Julien Gracq: L’écrivain a affaire à la langue, comme le peintre aux lignes et aux couleurs, et le musicien aux notes de musique, aux instruments et aux voix. Il a dessein d’exprimer quelque chose mais – contrairement à la conversation triviale, où on parle en utilisant le « plus petit commun du vocabulaire », maniable à volonté et toujours disponible dans la banalité – il a des exigences plus grandes, à la fois en précision et en capacité d’éveiller des échos : il veut d’une certaine manière, « faire vivre » la langue. C’est elle seule alors qui peut lui faire des propositions, des combinaisons de mots variées. Ici intervient certes le hasard, mais aussi la plus ou moins grande souplesse que l’écrivain a dans le maniement de la langue, et aussi – c’est très important – l’ouverture, qu’il a, et qui doit être la plus grande possible, à l’éventuel verbal, même très éloigné de la zone où il « cherchait ses mots ». La bonne expression, celle qui s’imposera, est souvent d’apparence incongrue : et je suis convaincu qu’une des principales qualités de l’écrivain est de savoir faire accueil à tout ce qui semble d’abord se présenter à la traverse.
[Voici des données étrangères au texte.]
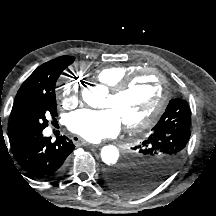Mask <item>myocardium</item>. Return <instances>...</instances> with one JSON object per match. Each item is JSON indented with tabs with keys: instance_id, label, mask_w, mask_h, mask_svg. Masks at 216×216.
<instances>
[{
	"instance_id": "1",
	"label": "myocardium",
	"mask_w": 216,
	"mask_h": 216,
	"mask_svg": "<svg viewBox=\"0 0 216 216\" xmlns=\"http://www.w3.org/2000/svg\"><path fill=\"white\" fill-rule=\"evenodd\" d=\"M146 73H154L158 76L161 84V93L158 98V101L154 108L151 110L149 115L134 124H126L124 123V128L129 133H137L144 131L151 127L158 119L159 115L162 113L163 109L166 106V103L169 99V86H168V80L163 72H161L157 68H144L140 69L132 74H129L125 78H123L120 82H118L115 86L110 88V95L112 97H119L123 93H125L127 90L131 88V86L144 74Z\"/></svg>"
}]
</instances>
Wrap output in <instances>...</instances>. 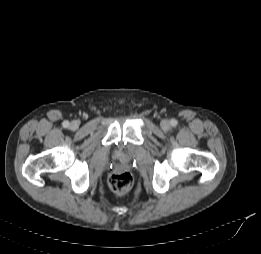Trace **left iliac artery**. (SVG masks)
I'll return each mask as SVG.
<instances>
[{
	"instance_id": "44dca946",
	"label": "left iliac artery",
	"mask_w": 261,
	"mask_h": 254,
	"mask_svg": "<svg viewBox=\"0 0 261 254\" xmlns=\"http://www.w3.org/2000/svg\"><path fill=\"white\" fill-rule=\"evenodd\" d=\"M170 123H171V125H172L173 127H175V126H177L178 121H177L176 119H172Z\"/></svg>"
}]
</instances>
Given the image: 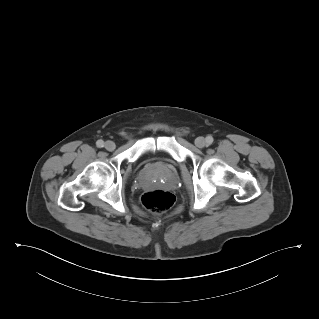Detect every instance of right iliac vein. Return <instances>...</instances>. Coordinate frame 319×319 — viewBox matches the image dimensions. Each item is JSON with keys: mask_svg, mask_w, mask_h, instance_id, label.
I'll return each mask as SVG.
<instances>
[{"mask_svg": "<svg viewBox=\"0 0 319 319\" xmlns=\"http://www.w3.org/2000/svg\"><path fill=\"white\" fill-rule=\"evenodd\" d=\"M105 148L108 150V151H113L115 149V143L113 141H107L105 143Z\"/></svg>", "mask_w": 319, "mask_h": 319, "instance_id": "1", "label": "right iliac vein"}]
</instances>
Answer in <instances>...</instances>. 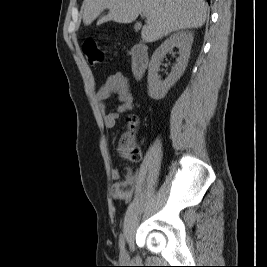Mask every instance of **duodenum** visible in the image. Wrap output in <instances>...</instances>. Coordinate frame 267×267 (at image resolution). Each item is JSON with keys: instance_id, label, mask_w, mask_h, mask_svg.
Masks as SVG:
<instances>
[{"instance_id": "obj_1", "label": "duodenum", "mask_w": 267, "mask_h": 267, "mask_svg": "<svg viewBox=\"0 0 267 267\" xmlns=\"http://www.w3.org/2000/svg\"><path fill=\"white\" fill-rule=\"evenodd\" d=\"M148 48L145 44H137L131 51V69L135 77L140 78L148 66Z\"/></svg>"}]
</instances>
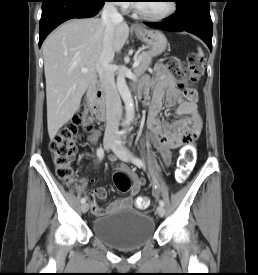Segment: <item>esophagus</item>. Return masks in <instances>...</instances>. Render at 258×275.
Returning <instances> with one entry per match:
<instances>
[{
    "label": "esophagus",
    "instance_id": "esophagus-1",
    "mask_svg": "<svg viewBox=\"0 0 258 275\" xmlns=\"http://www.w3.org/2000/svg\"><path fill=\"white\" fill-rule=\"evenodd\" d=\"M133 28H134V29H141L142 26L139 25L138 23H134V24H133Z\"/></svg>",
    "mask_w": 258,
    "mask_h": 275
}]
</instances>
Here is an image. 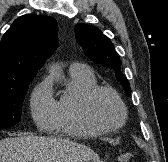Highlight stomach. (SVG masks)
<instances>
[{"label": "stomach", "mask_w": 168, "mask_h": 162, "mask_svg": "<svg viewBox=\"0 0 168 162\" xmlns=\"http://www.w3.org/2000/svg\"><path fill=\"white\" fill-rule=\"evenodd\" d=\"M90 162H102V161H100V160H92Z\"/></svg>", "instance_id": "stomach-1"}]
</instances>
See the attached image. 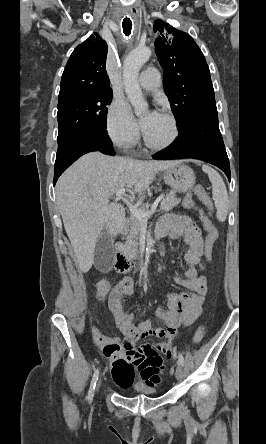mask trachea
<instances>
[{"label": "trachea", "mask_w": 266, "mask_h": 444, "mask_svg": "<svg viewBox=\"0 0 266 444\" xmlns=\"http://www.w3.org/2000/svg\"><path fill=\"white\" fill-rule=\"evenodd\" d=\"M122 28H123V32H124L125 36H129L131 34L132 21L130 20V18H128V17L124 18V20L122 22Z\"/></svg>", "instance_id": "1"}]
</instances>
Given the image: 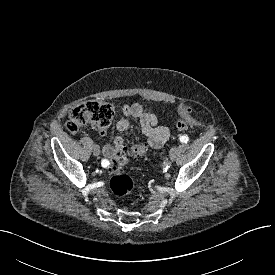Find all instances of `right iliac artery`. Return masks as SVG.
Masks as SVG:
<instances>
[{"label":"right iliac artery","mask_w":275,"mask_h":275,"mask_svg":"<svg viewBox=\"0 0 275 275\" xmlns=\"http://www.w3.org/2000/svg\"><path fill=\"white\" fill-rule=\"evenodd\" d=\"M101 165H102L103 167H107V166L109 165V161L106 160V159H103L102 162H101Z\"/></svg>","instance_id":"right-iliac-artery-1"}]
</instances>
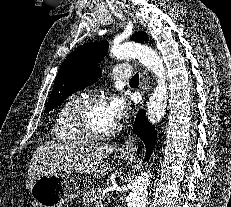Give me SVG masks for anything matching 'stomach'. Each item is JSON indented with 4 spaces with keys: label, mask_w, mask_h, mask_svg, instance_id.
<instances>
[{
    "label": "stomach",
    "mask_w": 231,
    "mask_h": 207,
    "mask_svg": "<svg viewBox=\"0 0 231 207\" xmlns=\"http://www.w3.org/2000/svg\"><path fill=\"white\" fill-rule=\"evenodd\" d=\"M122 158L130 162L125 154ZM80 193L78 182L64 172H49L38 177L30 188V194L40 207H61L72 202Z\"/></svg>",
    "instance_id": "obj_1"
}]
</instances>
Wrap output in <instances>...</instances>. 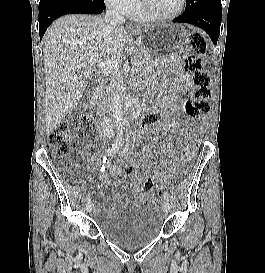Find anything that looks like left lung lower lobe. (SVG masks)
<instances>
[{"instance_id":"left-lung-lower-lobe-1","label":"left lung lower lobe","mask_w":265,"mask_h":273,"mask_svg":"<svg viewBox=\"0 0 265 273\" xmlns=\"http://www.w3.org/2000/svg\"><path fill=\"white\" fill-rule=\"evenodd\" d=\"M184 13L174 19L177 23H190L207 32L214 44L217 43L220 26L222 5L221 0H188Z\"/></svg>"}]
</instances>
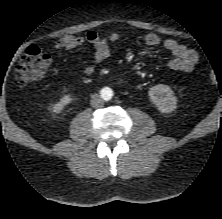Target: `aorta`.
I'll list each match as a JSON object with an SVG mask.
<instances>
[{
    "label": "aorta",
    "instance_id": "obj_1",
    "mask_svg": "<svg viewBox=\"0 0 222 219\" xmlns=\"http://www.w3.org/2000/svg\"><path fill=\"white\" fill-rule=\"evenodd\" d=\"M108 91V99L112 96V91L110 89H107Z\"/></svg>",
    "mask_w": 222,
    "mask_h": 219
}]
</instances>
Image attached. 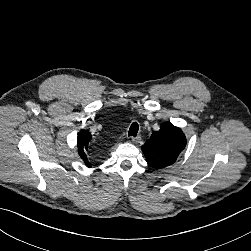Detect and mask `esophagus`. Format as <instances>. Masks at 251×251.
Listing matches in <instances>:
<instances>
[{
    "label": "esophagus",
    "instance_id": "34e87169",
    "mask_svg": "<svg viewBox=\"0 0 251 251\" xmlns=\"http://www.w3.org/2000/svg\"><path fill=\"white\" fill-rule=\"evenodd\" d=\"M140 141V136L132 137V142L133 143H138Z\"/></svg>",
    "mask_w": 251,
    "mask_h": 251
}]
</instances>
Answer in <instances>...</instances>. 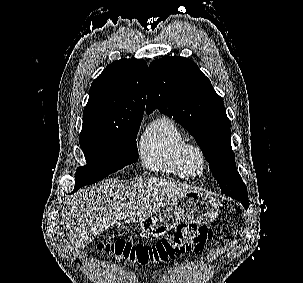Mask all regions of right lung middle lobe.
Segmentation results:
<instances>
[{"label": "right lung middle lobe", "instance_id": "right-lung-middle-lobe-1", "mask_svg": "<svg viewBox=\"0 0 303 283\" xmlns=\"http://www.w3.org/2000/svg\"><path fill=\"white\" fill-rule=\"evenodd\" d=\"M140 124L133 121L120 126L82 127L80 147L87 164L77 168L73 192L138 160L136 137Z\"/></svg>", "mask_w": 303, "mask_h": 283}]
</instances>
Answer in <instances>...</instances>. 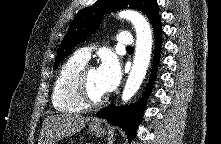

Naturellement un tri s’exerce, une apparente trouvaille n’est souvent qu’une percée en direction d’une expression encore meilleure ; le jugement intervient, le travail de la phrase commence, et tous les dosages entre les dons de la langue et les exigences du jugement de qualité, du ton de l’ensemble et de l’équilibre de l’ouvrage, interviennent, dans des proportions extrêmement variées. C’est à peu près ainsi que pour ma part je vois le hasard des mots et le travail de la phrase se conjuguer.